New York’s original Yankee Stadium, opened in 1923, was nicknamed “The House That Ruth Built” for good reason. After six seasons as primarily a pitcher (and a successful one) for the Boston Red Sox, Babe Ruth was traded in 1920 to the rival New York Yankees, or really sold. Ruth went on to a Hall of Fame career with the Yankees, hitting the most home runs in Major League Baseball nine seasons (to go along with his having already done so in 1918 and 1919 for the Red Sox).
And he didn’t take long to make his mark, setting the all time record for home runs in a season with 54 his first year with the Yankees in 1920, and surpassing that accomplishment by hitting 59 in 1921. In 1921 and 1922, he led the Yankees to their first ever American League pennants, losing in the World Series both years to the New York Giants, with whom they shared the Polo Grounds.
By this point the Giants let the Yankees know that they were no longer welcome in their ballpark and would have to make other arrangements for the 1923 season. Ruth and the Yankees by now were such a phenomenon that the money was not hard for the team to come by to build a state of the art ballpark to their own specifications, which they proceeded to do in the Bronx, christening it “Yankee Stadium” (though “Ruth Field” had also been considered).
Showing his usual flair for the dramatic, Ruth hit the first ever home run in Yankee Stadium, in the first game played there, against the Red Sox. More importantly, he and the Yankees won their first World Series in the stadium’s very first season of 1923.

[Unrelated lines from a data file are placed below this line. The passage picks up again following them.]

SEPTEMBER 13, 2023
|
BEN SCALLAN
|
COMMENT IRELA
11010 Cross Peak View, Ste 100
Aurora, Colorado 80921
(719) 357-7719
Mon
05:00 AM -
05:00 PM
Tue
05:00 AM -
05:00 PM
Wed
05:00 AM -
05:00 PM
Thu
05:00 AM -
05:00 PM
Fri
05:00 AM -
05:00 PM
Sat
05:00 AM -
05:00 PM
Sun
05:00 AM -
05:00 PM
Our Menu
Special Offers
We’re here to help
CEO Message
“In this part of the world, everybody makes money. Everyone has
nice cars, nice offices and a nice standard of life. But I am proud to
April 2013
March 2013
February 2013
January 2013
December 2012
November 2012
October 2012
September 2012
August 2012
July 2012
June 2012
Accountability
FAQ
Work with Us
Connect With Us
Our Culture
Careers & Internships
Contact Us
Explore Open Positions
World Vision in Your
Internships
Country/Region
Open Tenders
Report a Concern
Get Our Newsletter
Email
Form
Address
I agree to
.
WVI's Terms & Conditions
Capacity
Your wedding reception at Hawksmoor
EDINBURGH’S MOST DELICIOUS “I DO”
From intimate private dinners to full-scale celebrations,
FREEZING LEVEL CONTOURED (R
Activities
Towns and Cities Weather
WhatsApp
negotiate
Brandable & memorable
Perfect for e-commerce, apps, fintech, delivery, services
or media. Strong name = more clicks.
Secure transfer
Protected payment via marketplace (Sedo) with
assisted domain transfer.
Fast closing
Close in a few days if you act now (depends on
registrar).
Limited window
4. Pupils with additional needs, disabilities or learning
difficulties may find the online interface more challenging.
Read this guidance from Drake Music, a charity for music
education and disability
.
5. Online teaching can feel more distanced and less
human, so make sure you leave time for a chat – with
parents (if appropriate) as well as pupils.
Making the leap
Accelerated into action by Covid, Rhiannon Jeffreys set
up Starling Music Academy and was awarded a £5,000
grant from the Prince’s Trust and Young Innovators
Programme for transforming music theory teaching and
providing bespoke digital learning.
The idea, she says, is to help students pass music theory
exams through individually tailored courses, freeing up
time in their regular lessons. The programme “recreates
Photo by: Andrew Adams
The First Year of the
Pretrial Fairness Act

The Yankees went on to win a stunning 37 American League pennants and 26 World Series Championships during the years they played at Yankee Stadium from 1923 to 2008. Ruth was joined as a Yankee legend by teammate Lou Gehrig, and then later decades saw Joe DiMaggio, Mickey Mantle, and so many other big names, down to such figures as Derek Jeter in the modern era.
Finally the Yankees moved to a new stadium in 2009, built directly across the street from the old. Though “retro” in style, it was as state of the art for its time as the original Yankee Stadium had been in 1923.
Here are some comparisons between the old and the new stadiums:
* The name was retained, so both are called Yankee Stadium. (The current one sometimes being referred to as “Yankee Stadium II” or “the new Yankee Stadium.”)
* The capacity of the old ballpark was 56,886; that of the new is 52,325.
* The seating in the new ballpark is more “fan friendly.” There are more seats close to the field. The seats are slightly wider, and there is more leg room between rows. The seats have cup holders.
* Foul territory has been shrunk considerably. The primary dimensions of fair territory are the same (318 feet down the left field line, 399 feet to left center, 408 feet to center, 385 feet to right center, 314 feet down the right field line). However, the outfield wall is shaped so as to make home runs slightly easier. This coupled with the diminution of foul territory makes the new stadium more of a “hitter’s park.”
* There are 56 “luxury suites” and 410 “party suites” in the new Yankee Stadium, compared to 19 and zero, respectively, in the old.
* Average concourse width is up from 17 feet to 32 feet.
* Concession stands and vendors have been increased from 1 per 191 fans, to 1 per 117 fans.
* There is now 1 restroom per 60 fans, including 12 “family-style” restrooms, compared to 1 restroom per 89 fans in the old stadium.
* The new stadium features substantially more restaurants, lounges, and souvenir stands.
* There are 16 elevators compared to 3, and the new ballpark is substantially more wheelchair-friendly in general.
* The main scoreboard was 25 feet by 33 feet in the old Yankee Stadium. It is 59 feet by 101 feet in the new, and is high definition.
Oh, and one other similarity: The Yankees remain winners. Just as they won the World Series in 1923 in the old Yankee Stadium’s inaugural season, the Yankees started the era of the new Yankee Stadium off right by winning the 2009 World Series.